(Page-level text extractions)
○ ○ ○
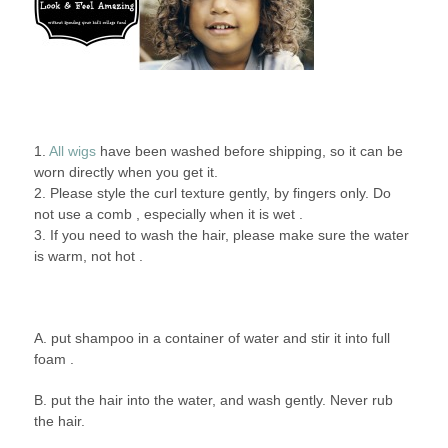
1.
All wigs
have been washed before shipping, so it can be
worn directly when you get it.
2. Please style the curl texture gently, by fingers only. Do
not use a comb , especially when it is wet .
3. If you need to wash the hair, please make sure the water
is warm, not hot .
A. put shampoo in a container of water and stir it into full
foam .
B. put the hair into the water, and wash gently. Never rub
the hair.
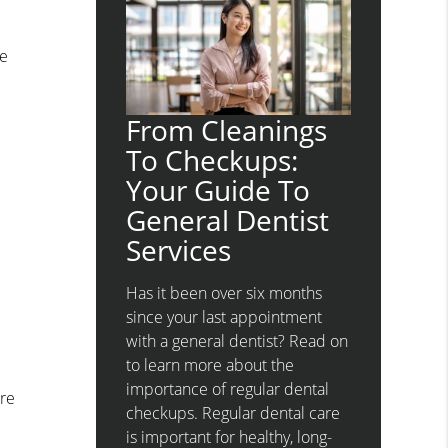
re
n
From Cleanings
To Checkups:
Your Guide To
General Dentist
Services
Has it been over six months
since your last appointment
with a general dentist? Read on
to learn more about the
importance of regular dental
are
checkups. Regular dental care
is important for healthy, long-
○ ○ ○
WORK TO COMPLETE -> Output each entry shown above exactly as it stands, with all pictures removed.

SOLUTION FOR THIS PROBLEM ->
1.
All wigs
have been washed before shipping, so it can be
worn directly when you get it.
2. Please style the curl texture gently, by fingers only. Do
not use a comb , especially when it is wet .
3. If you need to wash the hair, please make sure the water
is warm, not hot .
A. put shampoo in a container of water and stir it into full
foam .
B. put the hair into the water, and wash gently. Never rub
the hair.
re
n
From Cleanings
To Checkups:
Your Guide To
General Dentist
Services
Has it been over six months
since your last appointment
with a general dentist? Read on
to learn more about the
importance of regular dental
are
checkups. Regular dental care
is important for healthy, long-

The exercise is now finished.